We applied our algorithm on several co-regulated genes and co-functional genes from yeast, and several interesting motifs (both known and novel) came out of the analysis.

Our motif finding program is called "YMF" (Yeast Motif Finder) and we have implemented a Web interface for this software. This server can be accessed here. The following document describes this web interface.

We also performed a rigorous study of our algorithm's performance (on synthetic and biological data in yeast), and evaluated its strengths and weaknesses when compared to two other popular motif detection algorithms - MEME and AlignACE. Our enumerative approach to the motif search problem gives it the edge over the local search heuristics deployed by these programs. Also, our motif model turned out to be more suited for transcription factor binding sites in yeast, contributing to the better performance of our algorithm.

Often, the motifs reported by a computational method as being statistically significant include several slightly different copies of the same motif, only one of which may be truly significant, the others' overrepresentation being a statistical side-effect of this real motif. My colleague Mathieu Blanchette and I have proposed a statistically sound method for finding the real motif among a set of close variants, and demonstrated that it can recover significant motifs with a very low false positive rate.

In another project, I took a very different approach to the motif-finding problem, formulating it as a task of feature selection for classification between sequences that are believed to have the motif and sequences that are not. This enabled me to build on existing techniques of machine learning, resulting in a powerful probabilistic framework for finding a large class of motifs, including combinations of motifs.


A more complete version of the above report appears in:

As part of the build-up to my thesis, I did a survey of the literature on combinations of motifs, called composite motifs or higher order motifs, their biological significance, and relevant computational methods.

Thus, in these various projects, I combined ideas from statistics and machine learning in proposing different solutions to motif finding and its related problems. It is this mix of various techniques, applied successfully to real-world problems, that excites me most about my work.




My Stint with Software Analysis and Protection

While the prime focus of my research is in computational biology, I have also enjoyed working in other domains, such as software analysis and protection.
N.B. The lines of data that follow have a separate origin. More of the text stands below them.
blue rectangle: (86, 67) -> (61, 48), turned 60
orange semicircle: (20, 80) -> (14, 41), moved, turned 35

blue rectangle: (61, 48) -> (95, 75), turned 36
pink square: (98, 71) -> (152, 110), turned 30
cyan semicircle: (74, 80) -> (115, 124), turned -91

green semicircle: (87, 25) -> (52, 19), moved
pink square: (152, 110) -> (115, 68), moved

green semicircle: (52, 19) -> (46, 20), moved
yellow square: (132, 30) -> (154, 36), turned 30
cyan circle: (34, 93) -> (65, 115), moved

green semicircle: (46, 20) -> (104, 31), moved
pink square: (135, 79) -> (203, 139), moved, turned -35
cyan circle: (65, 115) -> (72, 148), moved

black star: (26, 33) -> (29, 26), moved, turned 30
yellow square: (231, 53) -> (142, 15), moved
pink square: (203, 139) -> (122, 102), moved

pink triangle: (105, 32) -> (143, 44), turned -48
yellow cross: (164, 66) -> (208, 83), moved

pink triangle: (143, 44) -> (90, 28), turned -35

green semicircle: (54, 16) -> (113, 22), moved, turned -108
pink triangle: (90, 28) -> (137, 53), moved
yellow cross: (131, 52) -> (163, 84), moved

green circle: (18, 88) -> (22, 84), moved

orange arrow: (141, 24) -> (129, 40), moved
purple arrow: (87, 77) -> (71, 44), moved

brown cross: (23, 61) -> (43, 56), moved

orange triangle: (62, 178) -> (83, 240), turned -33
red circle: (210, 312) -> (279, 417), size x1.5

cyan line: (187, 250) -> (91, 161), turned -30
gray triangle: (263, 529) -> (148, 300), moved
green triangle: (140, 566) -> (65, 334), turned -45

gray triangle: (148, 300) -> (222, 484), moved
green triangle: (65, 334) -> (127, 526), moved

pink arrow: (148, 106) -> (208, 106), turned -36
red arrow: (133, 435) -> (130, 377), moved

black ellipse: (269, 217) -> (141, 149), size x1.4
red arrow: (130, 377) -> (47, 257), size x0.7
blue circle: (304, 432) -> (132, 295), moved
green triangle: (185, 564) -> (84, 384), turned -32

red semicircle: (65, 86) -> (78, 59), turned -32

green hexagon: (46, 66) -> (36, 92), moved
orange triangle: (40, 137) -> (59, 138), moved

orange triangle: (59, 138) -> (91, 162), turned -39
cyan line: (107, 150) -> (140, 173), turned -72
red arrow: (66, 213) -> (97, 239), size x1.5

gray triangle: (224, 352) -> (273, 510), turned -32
In collaboration with Ramarathnam Venkatesan of Microsoft Research, I worked on analyzing program binaries through their control flow graph abstraction.

We proposed a scheme for software watermarking, where a random subgraph was embedded in the control flow structure of the program, in a way that would be provably hard to recover, using reasonable adversarial models.



We also came up with a scheme to verify the untampered execution of code by a scheme that hashes code execution on the fly, without necessarily reading the code segment.



Another exciting project that I worked on was that of comparing the control flow graphs of two related programs, using a local subgraph hashing technique, and computing the minimum size of a patch that would convert one program to the other.



We also developed schemes for software obfuscation and tamper resistance, both of which exploited the graph underlying the program. All these projects are greatly influenced by my passion for applying or adapting techniques of algorithm design to new domains that have an immediate practical significance; a passion that I believe will drive my research in the future years.